Monday, 14 December 2015

I've Been Gone Way Too Long

Well I am now in my last year of college, on to being a Early Childhood Educator. So much has happened and so much has changed. I can honestly say I am ready to hibernate for winter.

So far I have failed and passed classes, I have made new friends and also lost those new friends, and so much more. College is crazy with changes. I don't live at home anymore, it is a mind blowing difference. I can honestly say I am glad I did go through with going to college, even if I do have days when I wish I wasn't here anymore. My Christmas Holiday is starting this week which is exciting and also nerve wracking as that means I am so much closer to being done college. This is worse than when I finished high school, after I finish this no more school starts in September I just right into working somewhere.

That is going to be crazy like 15 years of school and now it is going to end. That is going to be a big change!

I enjoy these changes AFTER they happen, I learn a lot but before and as they are happening it is a very stressful experience that I would like to just skip. Also growing up sucks! There is so much more to do now, I pay bills and do taxes! It is crazy different than last year. Last year all I had to worry about was phone bill now I have rent to watch out for and I still don't understand taxes.

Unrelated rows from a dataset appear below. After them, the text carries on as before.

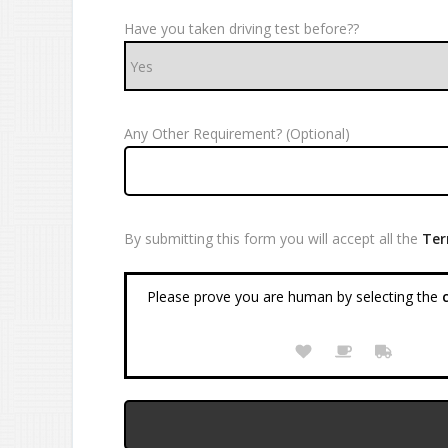
Have you taken driving test before??
Any Other Requirement? (Optional)
By submitting this form you will accept all the
Ter
Please prove you are human by selecting the
c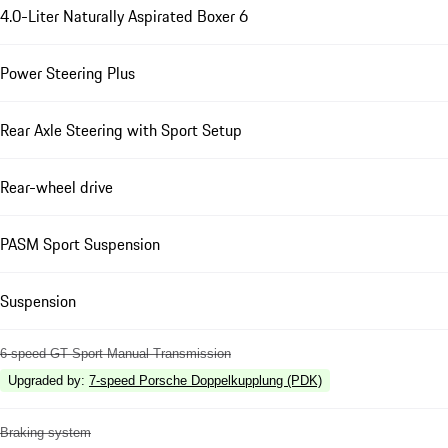
4.0-Liter Naturally Aspirated Boxer 6
Power Steering Plus
Rear Axle Steering with Sport Setup
Rear-wheel drive
PASM Sport Suspension
Suspension
6-speed GT Sport Manual Transmission
Upgraded by
:
7-speed Porsche Doppelkupplung (PDK)
Braking system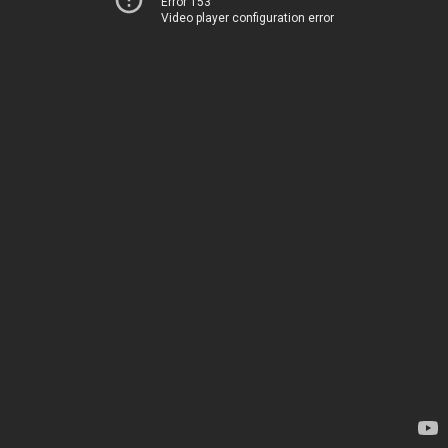
Error 153
Video player configuration error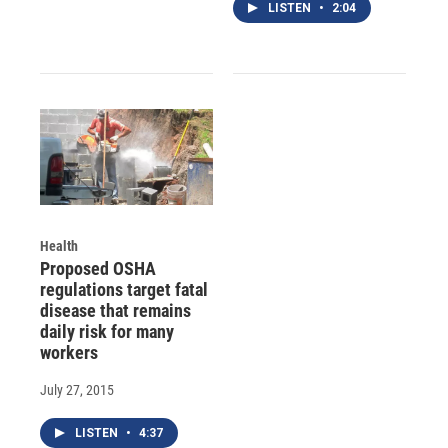
LISTEN
•
2:04
Health
Proposed OSHA
regulations target fatal
disease that remains
daily risk for many
workers
July 27, 2015
LISTEN
•
4:37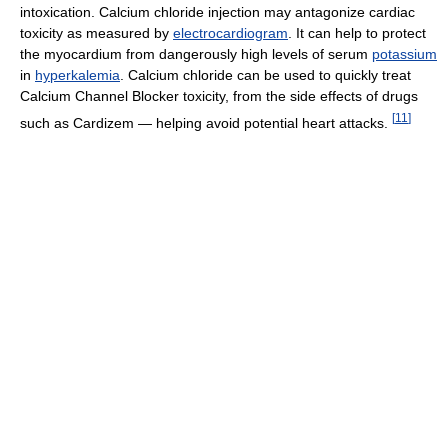
intoxication. Calcium chloride injection may antagonize cardiac
toxicity as measured by
electrocardiogram
. It can help to protect
the myocardium from dangerously high levels of serum
potassium
in
hyperkalemia
. Calcium chloride can be used to quickly treat
Calcium Channel Blocker toxicity, from the side effects of drugs
[
11
]
such as Cardizem — helping avoid potential heart attacks.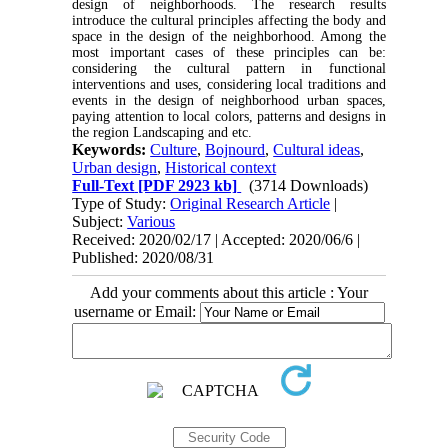
design of neighborhoods. The research results
introduce the cultural principles affecting the body and
space in the design of the neighborhood. Among the
most important cases of these principles can be:
considering the cultural pattern in functional
interventions and uses, considering local traditions and
events in the design of neighborhood urban spaces,
paying attention to local colors, patterns and designs in
the region Landscaping and etc.
Keywords:
Culture
,
Bojnourd
,
Cultural ideas
,
Urban design
,
Historical context
Full-Text
[PDF 2923 kb]
(3714 Downloads)
Type of Study:
Original Research Article
|
Subject:
Various
Received: 2020/02/17 | Accepted: 2020/06/6 |
Published: 2020/08/31
Add your comments about this article : Your
username or Email: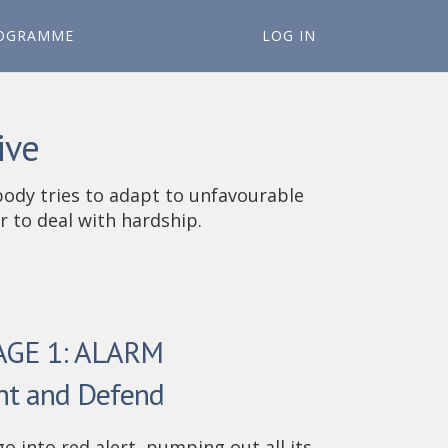
OGRAMME
LOG IN
ive
body tries to adapt to unfavourable
 to deal with hardship.
AGE 1: ALARM
ht and Defend
go into red alert, pumping out all its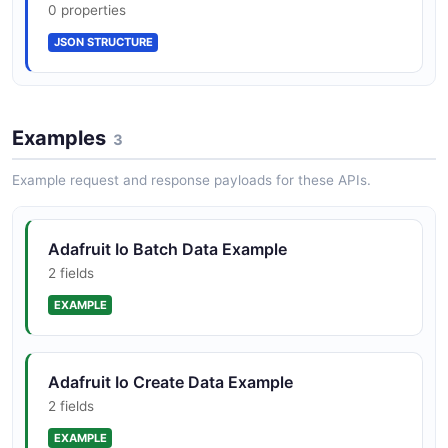
0 properties
JSON STRUCTURE
Single comprehensive Swagger 2.0 /
OpenAPI spec published in adafruit/io-api on
GitHub
Examples
3
IFTTT and Zapier integrations for cross-
Example request and response payloads for these APIs.
service automation
Adafruit Io Batch Data Example
2 fields
Optimized for makers, hobbyists, and STEM
EXAMPLE
education with Adafruit Feather, Metro, and
Raspberry Pi hardware
Adafruit Io Create Data Example
2 fields
EXAMPLE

I would love to be sitting in a high school math class right now, that was something I could do. I miss math. Here is a tip for the future if you are really good and enjoy a certain course find something in college that actually has that course within it! Don't do what I did, I love math and went into a program that is all English class type work. English was my worst subject!

Another great tip, if you have many fears DO NOT move to the closest city that has all of that within it! I was only thinking about school when I did that now I sit in my room a lot, listen to all the sirens, and try to guess which it goes with. Fun times.

Friday, 8 November 2013

I Know Some Really Amazing People!

Remember when I said I lost and gained some friends... well I got back my lost friends. I really owe them a lot. I was an absolute bitch to them last year. They forgave me right away. I have so many great friends now. I used to be surrounded by the people who constantly bullied me and now it's all of the people who love me. I had 2 friends find out about me not eating very much food... for the past 5 years... and now they are making sure I eat something for every meal. I don't really like doing this but I appreciate their caring-ness. I found some people who I have never talked to are some really awesome people to know. They are some really great friends... even if we don't hang out all that much.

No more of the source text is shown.